Rakyat ini merasa dirinya satu keluarga. Tetapi Minangkabau bukan
satu kesatuaan, melainkan hanya satu bahagian kecil dari pada satu kesatuan!
Penduduk Yogyapun adalah merasa „le desir d"etre ensemble", tetapi Yogyapun
hanya satu bahagian kecil dari pada satu kesatuan. Di Jawa Barat rakyat
Pasundan sangat merasakan „le desir d’etre ensemble", tetapi Sundapun hanya
satu bahagian kecil dari pada satu kesatuan.

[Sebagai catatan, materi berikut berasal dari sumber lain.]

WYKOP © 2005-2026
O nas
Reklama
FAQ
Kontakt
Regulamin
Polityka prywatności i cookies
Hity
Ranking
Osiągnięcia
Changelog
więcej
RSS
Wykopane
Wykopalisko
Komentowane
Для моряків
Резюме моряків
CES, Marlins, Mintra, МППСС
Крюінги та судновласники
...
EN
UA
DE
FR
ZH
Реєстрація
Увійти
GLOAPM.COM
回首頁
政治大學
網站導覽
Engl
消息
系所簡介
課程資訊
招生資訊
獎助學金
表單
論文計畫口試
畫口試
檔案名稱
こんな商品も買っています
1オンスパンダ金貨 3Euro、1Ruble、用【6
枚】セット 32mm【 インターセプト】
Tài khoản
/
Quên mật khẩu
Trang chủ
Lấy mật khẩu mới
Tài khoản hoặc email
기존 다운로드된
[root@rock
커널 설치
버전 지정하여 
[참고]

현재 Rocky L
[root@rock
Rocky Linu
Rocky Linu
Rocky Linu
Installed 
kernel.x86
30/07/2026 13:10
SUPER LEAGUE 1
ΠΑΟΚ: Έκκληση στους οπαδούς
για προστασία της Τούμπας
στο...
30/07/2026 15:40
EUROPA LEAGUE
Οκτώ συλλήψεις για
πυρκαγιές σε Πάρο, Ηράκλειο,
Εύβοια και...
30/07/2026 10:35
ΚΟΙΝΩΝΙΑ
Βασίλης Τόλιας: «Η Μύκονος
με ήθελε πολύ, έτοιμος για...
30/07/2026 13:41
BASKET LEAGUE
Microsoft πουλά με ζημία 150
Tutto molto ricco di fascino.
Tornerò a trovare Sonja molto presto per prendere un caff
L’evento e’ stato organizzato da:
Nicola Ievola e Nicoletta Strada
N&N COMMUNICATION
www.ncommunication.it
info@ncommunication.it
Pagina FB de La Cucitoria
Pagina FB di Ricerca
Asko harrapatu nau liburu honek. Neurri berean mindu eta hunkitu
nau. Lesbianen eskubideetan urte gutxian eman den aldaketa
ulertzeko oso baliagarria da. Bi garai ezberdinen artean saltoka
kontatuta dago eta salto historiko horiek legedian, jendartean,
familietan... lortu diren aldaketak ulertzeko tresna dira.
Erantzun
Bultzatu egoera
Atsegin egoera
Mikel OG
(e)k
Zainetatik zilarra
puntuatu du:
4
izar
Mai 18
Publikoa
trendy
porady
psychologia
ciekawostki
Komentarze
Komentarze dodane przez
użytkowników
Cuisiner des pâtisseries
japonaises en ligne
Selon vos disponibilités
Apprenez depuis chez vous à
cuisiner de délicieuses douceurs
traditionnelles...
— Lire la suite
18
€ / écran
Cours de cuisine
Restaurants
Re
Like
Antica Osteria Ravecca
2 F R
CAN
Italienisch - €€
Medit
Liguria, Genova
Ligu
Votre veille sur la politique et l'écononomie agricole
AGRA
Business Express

Pendek kata, bangsa Indonesia, Natie Indonesia, bukanlah sekedar satu
golongan orang yang hidup dengan „le desir d’etre ensemble" diatas daerah
kecil seperti Minangkabau, atau Madura, atau Yogya, atau Sunda, atau Bugis,
tetapi bangsa Indonesia ialah s e l u r u h manusia-manusia
yang, menurut geopolitik yang telah ditentukan oleh s.w.t., tinggal dikesatuannya
semua pulau-pulau Indonesia dari ujung Utara Sumatra sampai ke Irian! S
e l u r u h n y a !, karena antara manusia 70.000.000 ini sudah ada „le
desir d’etre
enemble", sudah terjadi „Charaktergemeinschaft"! Natie Indonesia, bangsa
Indonesia, ummat Indonesia jumlah orangnya adalah 70.000.000, tetapi 70.000.000
yang telah menjadi s a t u, s a t u, sekali lagi
s a t u ! (Tepuk tangan hebat).
Kesinilah kita semua harus menuju: mendirikan satu Nationale staat,
diatas kesatuan bumi Indonesia dari Ujung Sumatera sampai ke Irian. Saya
yakin tidak ada satu golongan diatara tuan-tuan yang tidak mufakat, baik
Islam maupun golongan yang dinamakan „golongan kebangsaan". Kesinilah kita
harus menuju semuanya.
Saudara-saudara, jangan orang mengira bahwa tiap-tiap negara merdeka
adalah satu nationale staat! Bukan Pruisen, bukan Beieren, bukan Sakssen
adalah nationale staat, tetapi seluruh Jermanialah satu nationale staat.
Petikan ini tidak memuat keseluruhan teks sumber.